The \((y-y_0)^2\) coefficient from the exponential component of the generalized 2D Gaussian.

sigma_x: float

The RMS width in the semi-major axis direction.

sigma_y: float

The RMS width in the semi-minor axis direction.

theta: float

The angle between the semi-major axis and the x axis

amplitude: float

The amplitude of the Gaussian.

This specifies how much energy the Gaussian function increases or decreases the signal by.

Typically this is set so that the kernel does not increase or decrease the signal, which can be achieved by using the normalize_amplitude() method.

centroid_x: float

The x location of the peak of the Gaussian kernel

When applying the gaussian kernel, the centroid doesn’t matter as it will always be applied as if it was centered on a pixel. In general this is just used when estimating a kernel to locate the peak of the PSF in the image.

centroid_y: float

The y location of the peak of the Gaussian kernel

When applying the gaussian kernel, the centroid doesn’t matter as it will always be applied as if it was centered on a pixel. In general this is just used when estimating a kernel to locate the peak of the PSF in the image.

bg_b_coef: float

The x slope of the background gradient

bg_c_coef: float

The y slope of the background gradient

bg_d_coef: float

The constant offset of the background gradient

property residuals: ndarray

A 1D array containing residuals of the fit of this Gaussian Model to data.

These are only populated when initialized by fit() and when the class attribute save_residuals is set to true.

property covariance: ndarray | None

The formal covariance of the PSF parameters after fitting this PSF model to data.

If this instance is not the result of a fit (fit()) of if save_residuals is False then this will return None.

The order of the state vector (and thus the covariance matrix) is \([x_0, y_0, a, b, c, A]\).

size: int

The size of the kernel to return on a call to generate_kernel().

Typically this should be an odd number to ensure that the kernel is square and centered.

property residual_mean: float | None

The mean of the post-fit residuals after fitting this PSF model to data.

If this instance is not the result of a fit (fit()) or if save_residuals is False then this will return None

property residual_std: float | None

The standard deviation of the post-fit residuals after fitting this PSF model to data.

If this instance is not the result of a fit (fit()) or if save_residuals is False then this will return None

property residual_rss: float | None

The sum of squares of the post-fit residuals after fitting this PSF model to data.

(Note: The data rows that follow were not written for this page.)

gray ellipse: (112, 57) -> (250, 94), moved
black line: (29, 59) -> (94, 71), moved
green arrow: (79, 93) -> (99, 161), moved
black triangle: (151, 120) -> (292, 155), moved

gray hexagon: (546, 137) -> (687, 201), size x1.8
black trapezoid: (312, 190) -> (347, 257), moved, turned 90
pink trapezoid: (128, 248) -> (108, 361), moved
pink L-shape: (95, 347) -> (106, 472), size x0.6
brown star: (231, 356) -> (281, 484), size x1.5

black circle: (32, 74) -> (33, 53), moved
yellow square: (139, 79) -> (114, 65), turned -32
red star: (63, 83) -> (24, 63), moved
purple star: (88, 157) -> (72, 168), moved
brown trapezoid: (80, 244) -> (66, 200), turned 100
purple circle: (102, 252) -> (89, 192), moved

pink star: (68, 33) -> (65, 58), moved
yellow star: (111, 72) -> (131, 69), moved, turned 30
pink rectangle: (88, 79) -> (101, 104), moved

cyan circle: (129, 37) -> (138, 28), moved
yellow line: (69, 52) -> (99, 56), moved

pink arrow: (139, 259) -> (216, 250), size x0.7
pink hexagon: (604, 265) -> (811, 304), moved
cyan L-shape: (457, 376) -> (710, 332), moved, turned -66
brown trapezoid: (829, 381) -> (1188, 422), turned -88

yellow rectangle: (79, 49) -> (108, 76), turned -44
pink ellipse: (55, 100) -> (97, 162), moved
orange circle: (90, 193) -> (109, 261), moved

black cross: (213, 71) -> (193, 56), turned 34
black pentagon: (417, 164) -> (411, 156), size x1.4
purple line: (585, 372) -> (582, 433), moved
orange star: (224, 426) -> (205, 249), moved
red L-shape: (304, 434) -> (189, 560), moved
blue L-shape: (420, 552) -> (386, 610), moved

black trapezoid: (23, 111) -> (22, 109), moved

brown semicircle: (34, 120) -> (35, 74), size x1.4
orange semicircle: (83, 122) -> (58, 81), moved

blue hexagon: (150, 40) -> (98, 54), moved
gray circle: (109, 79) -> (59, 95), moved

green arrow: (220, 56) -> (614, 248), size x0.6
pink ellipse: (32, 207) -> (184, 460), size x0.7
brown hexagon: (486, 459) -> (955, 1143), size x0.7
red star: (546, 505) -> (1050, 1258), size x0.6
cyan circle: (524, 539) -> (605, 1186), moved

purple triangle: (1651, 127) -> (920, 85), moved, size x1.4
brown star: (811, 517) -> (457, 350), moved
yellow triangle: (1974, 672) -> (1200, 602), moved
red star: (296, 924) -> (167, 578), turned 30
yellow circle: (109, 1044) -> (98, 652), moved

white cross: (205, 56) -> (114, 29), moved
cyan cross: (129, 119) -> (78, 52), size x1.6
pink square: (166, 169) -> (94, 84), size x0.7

If this instance is not the result of a fit (fit()) or if save_residuals is False then this will return None

Summary of Methods

fit

This fits a 2d gaussian function to a surface using iterative non-linear least squares estimation.

__call__

This method generates a kernel and then convolves it with the input image.

apply_1d

Applies the defined PSF using the stored parameters to the 1D image scans provided.

apply_1d_sized

Applies the defined PSF using the stored parameters to the 1D image scans provided with a given kernel size.

compute_jacobian

This method computes the Jacobian of the PSF with respect to a change in the state.

determine_size

Sets the size for the kernel based on the width of the PSF.

evaluate

This method evaluates the PSF at the given x and y.

generate_kernel

Generates a square kernel centered at the centroid of the PSF normalized to have a volume (sum) of 1 for the size input or specified in the size attribute.

normalize_amplitude

Calculate and store the amplitude that makes the volume under the gaussian surface equal to 1

update_state

Updates the current values based on the provided update vector.

apply_update_bg

This applies the background update to the background state

compute_jacobian_all

This method computes the Jacobian of the PSF with respect to a change in the state.

compute_jacobian_bg

This computes the Jacobian matrix for the background terms.

converge

Performs iterative non-linear least squares on a PSF model until convergence has been reached for a function of the form \(z=f(x, y)\)

evaluate_bg

This computes the background component at locations x and y.

fit_bg

This method tries to fit the background using linear least squares without worrying about any PSF included.

fit_lstsq

This fits a PSF to a surface using iterative non-linear least squares estimation.